Behind the scene of time-based conditions

Last month, we announced a new set of conditions for Mergify rules based on time. You can now use a time and date and compare pull request attributes to dates and times.

We had the idea for this feature since the beginning of Mergify, but we delayed it for a long time because of the envisioned complexity of getting it right. Our engineering philosophy is always to get things right, and then optimize — rather than the other way around.

As it turns out, the implementation of this functionality was challenging and full of traps. Here's how we did it.

How Mergify evaluate your conditions

The overall workflow of Mergify is quite simple: Mergify's engine stores each event sent by GitHub in a Redis stream. Then, dedicated workers read batches of events from the stream and evaluate your pull requests rules.

Overall Mergify engine architecture

For time-based conditions, the system differs: there's no natural event to trigger pull request evaluation.
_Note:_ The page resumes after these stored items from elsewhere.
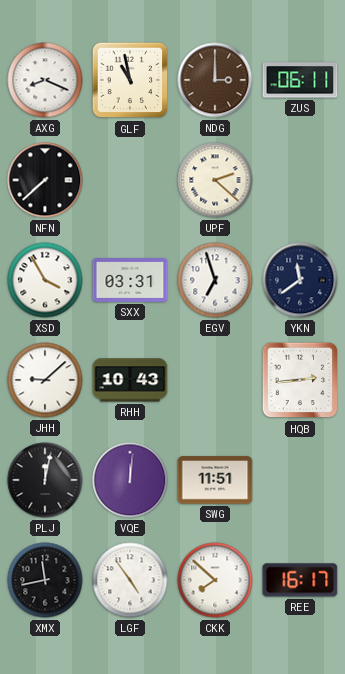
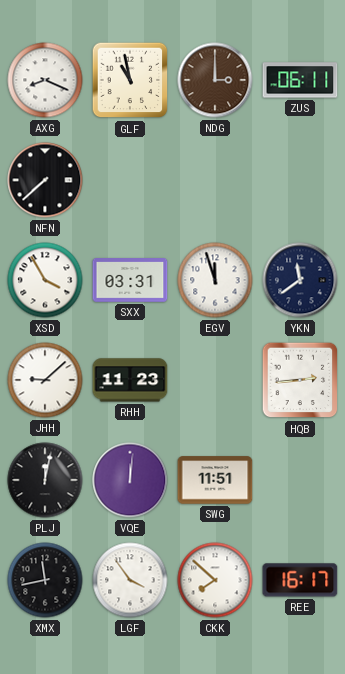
UPF: 2:22 -> none
EGV: 6:57 -> 11:57
RHH: 10:43 -> 11:23
LGF: 4:54 -> 3:54
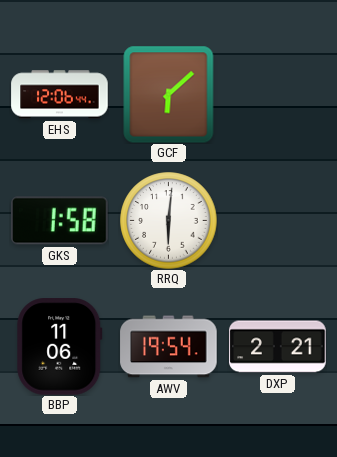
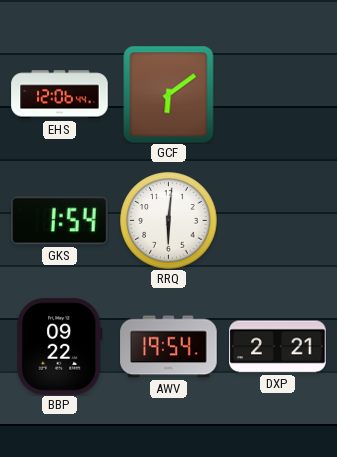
GCF: 6:08 -> 6:09
GKS: 1:58 -> 1:54
BBP: 11:06 -> 09:22
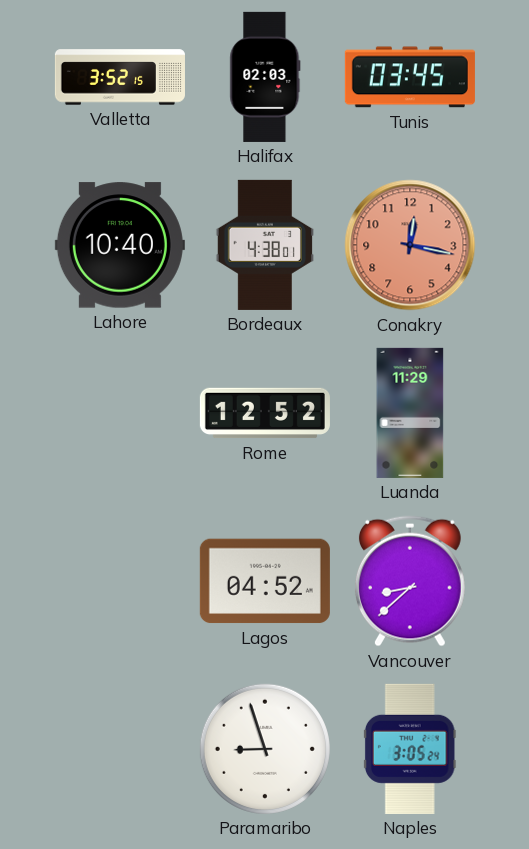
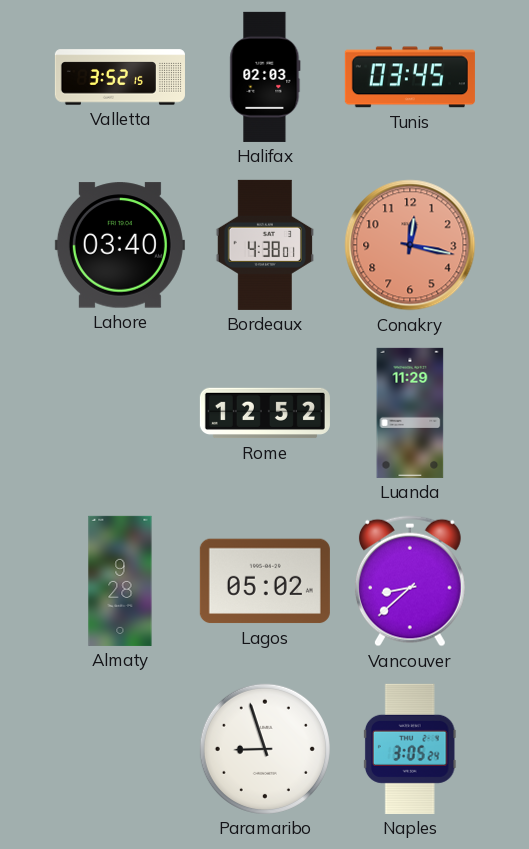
Lahore: 10:40 -> 03:40
Almaty: none -> 9:28
Lagos: 04:52 -> 05:02
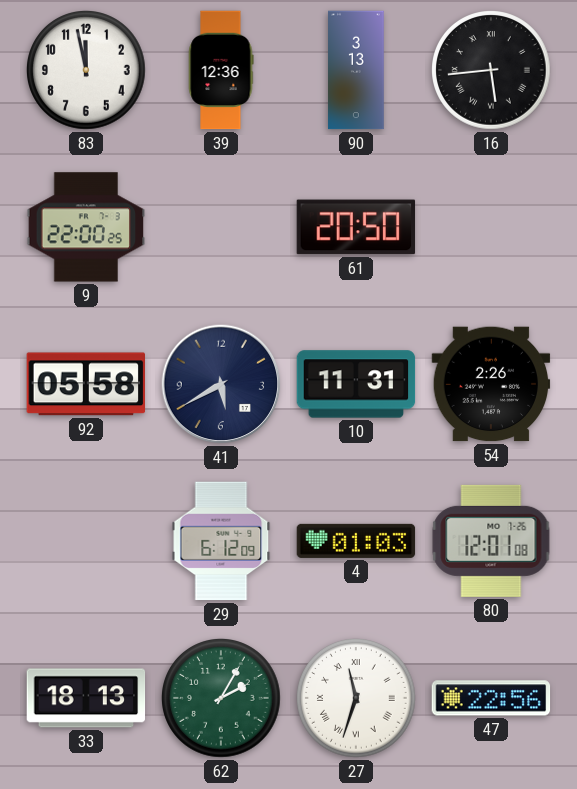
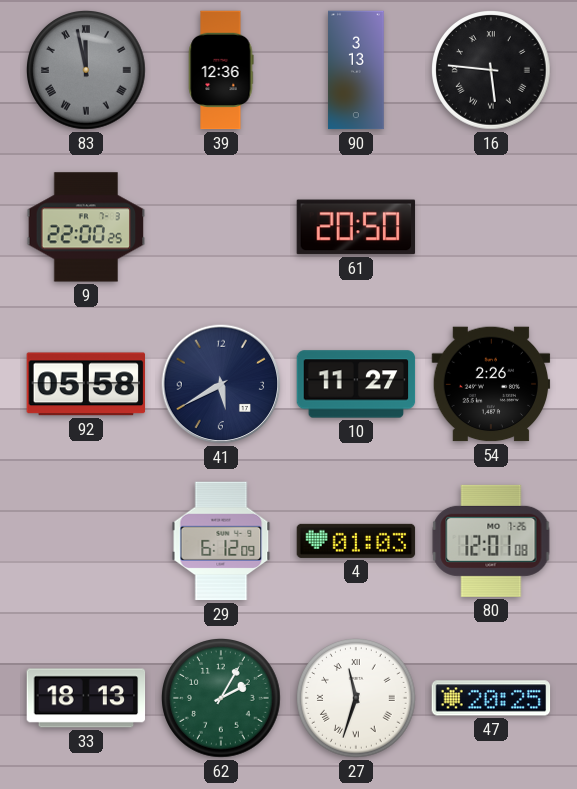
83 dial: white -> grey
83 numerals: Arabic -> Roman
16: 5:44 -> 5:46
10: 11:31 -> 11:27
47: 22:56 -> 20:25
Indeed, Mergify needs to evaluate the pull requests rules automatically when the timestamp written in a configuration is reached. If a condition says current-time>=10:00 and it's currently 9 am, Mergify must re-evaluate the pull request situation at 10 am.

The problem is that GitHub has no reason to send an event at 10 am to trigger Mergify. So how do you solve that? 🤔

Naive Approaches

Our first idea was to look at how all other GitHub Apps or Actions solve this issue.
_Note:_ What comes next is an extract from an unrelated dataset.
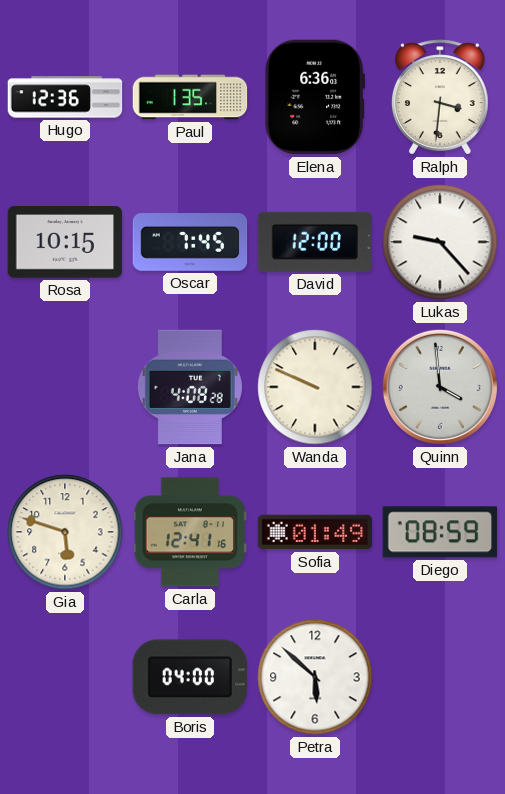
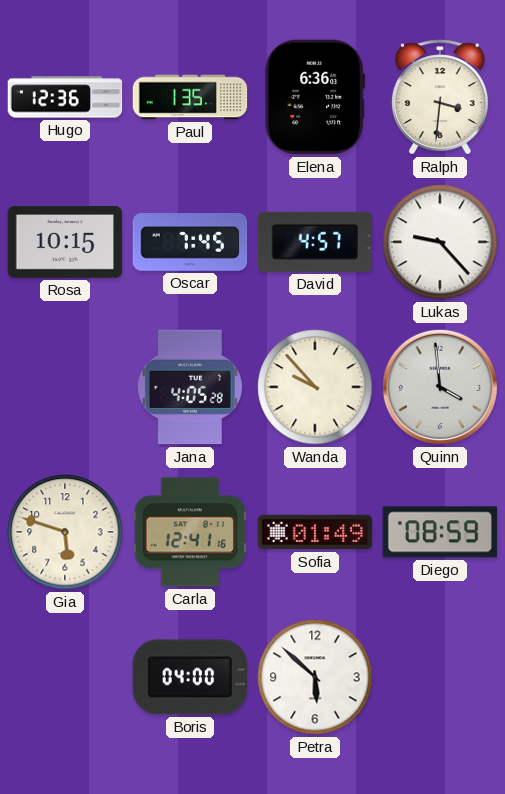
David: 12:00 -> 4:57
Jana: 4:08 -> 4:05
Wanda: 9:49 -> 9:53
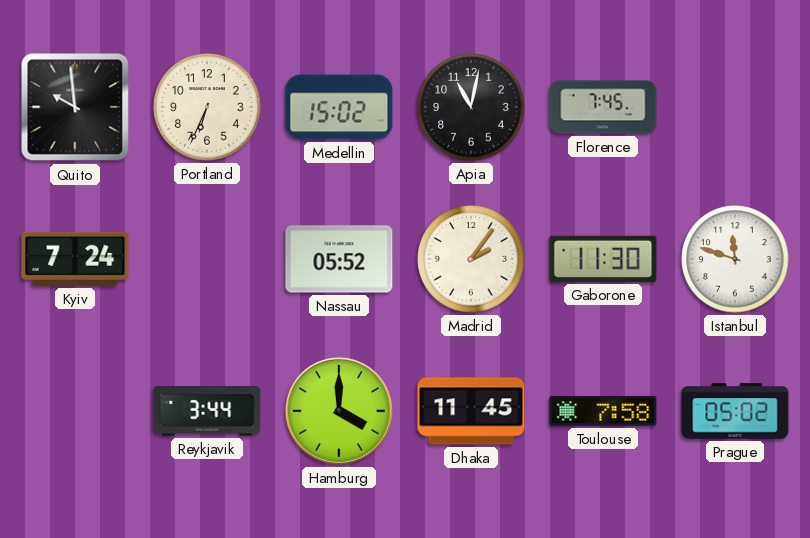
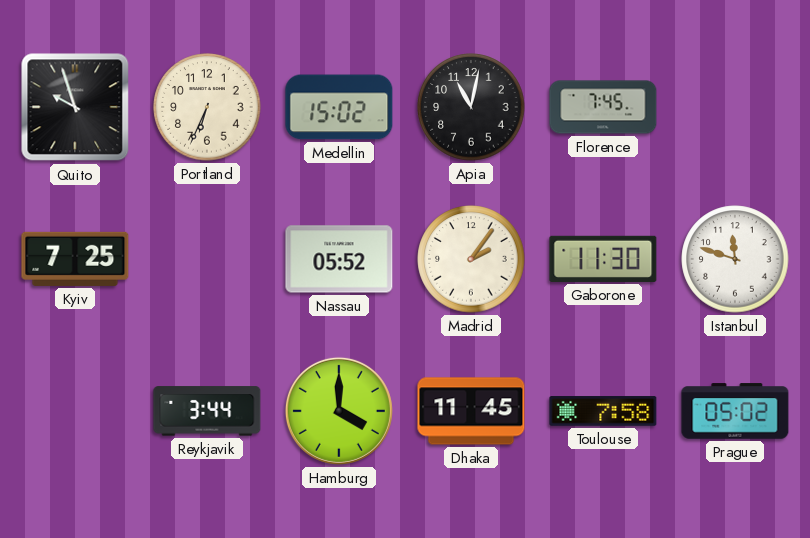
Quito: 9:59 -> 9:57
Kyiv: 7:24 -> 7:25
For example, Stale Probot evaluates the state of the pull requests every hour and does this 30 pull requests by 30 pull requests. Ok, that could work for Mergify, except that:

  1. the latency can be very high
  2. if you have more than 30 PRs × 24 hours = 720 pull requests this does not work anymore.
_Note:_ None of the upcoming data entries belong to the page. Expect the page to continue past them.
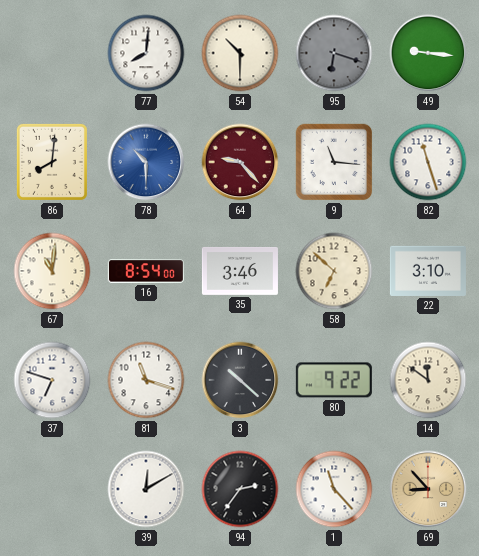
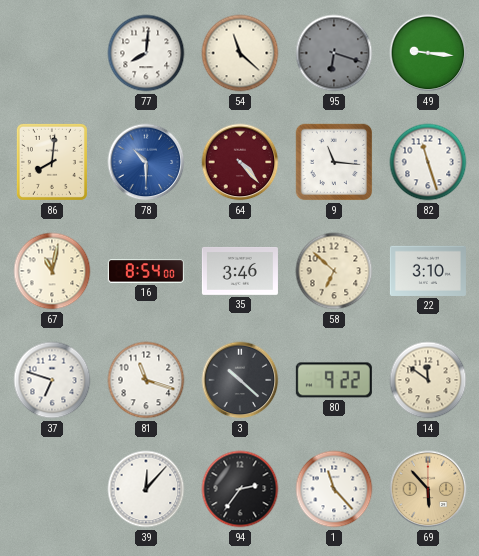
54: 10:30 -> 11:22
64: 9:23 -> 4:23
67: 11:01 -> 11:02
39: 12:10 -> 12:07
69: 8:53 -> 5:53
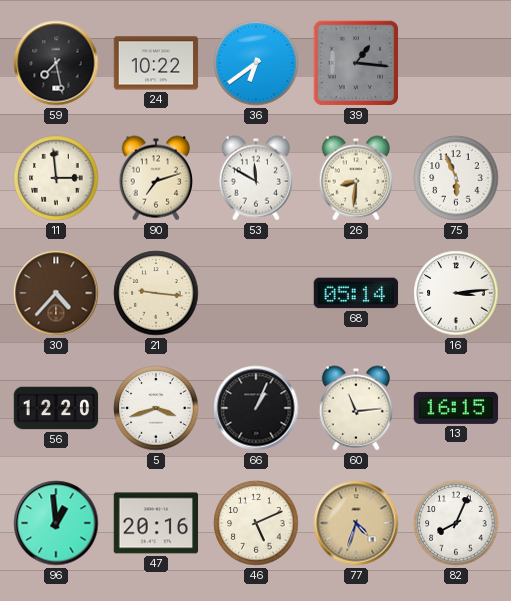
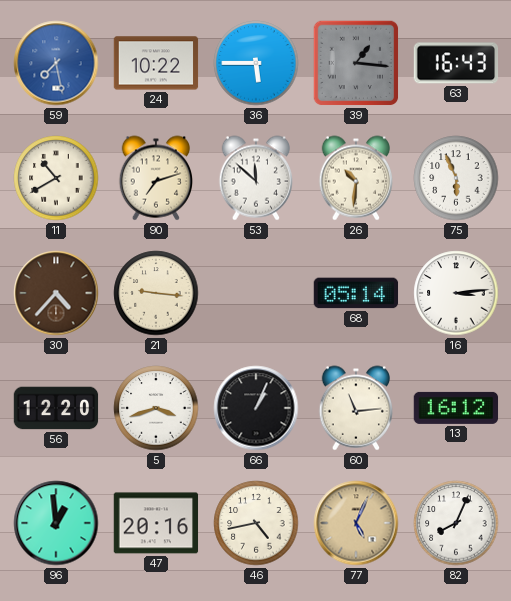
59 dial: black -> blue
36: 6:39 -> 5:45
63: none -> 16:43
11: 2:59 -> 10:40
53: 11:50 -> 11:52
26: 8:31 -> 10:31
13: 16:15 -> 16:12
46: 5:11 -> 4:43
77: 4:33 -> 5:04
Right, so that's not scalable.

Sorry probot, you no scalable.

In the Close Stale GitHub Action, the implementation is quite similar. The action is triggered when GitHub triggers a on scheduleevent. Their recommendation is to evaluate all pull requests once a day and to limit to 1000 pull requests.

Again, not scalable.

Those are just two examples, but it sums up the state of the art around time-based pull request evaluation: periodical query the GitHub API to know if a pull request timestamp attribute changes.

The design choices made in those cases make sense. Sure, the latency can be very high, but if your goal is to only close stale pull requests, having a high latency is not a big deal.

Limiting the number of pull requests also makes sense. Evaluating a pull request requires a ton of queries to GitHub, by doing so too often, you have a good chance to reach the GitHub API calls quota. In the case of a GitHub Action-based solution, it would drain your CI minutes plan and cost you a lot of money.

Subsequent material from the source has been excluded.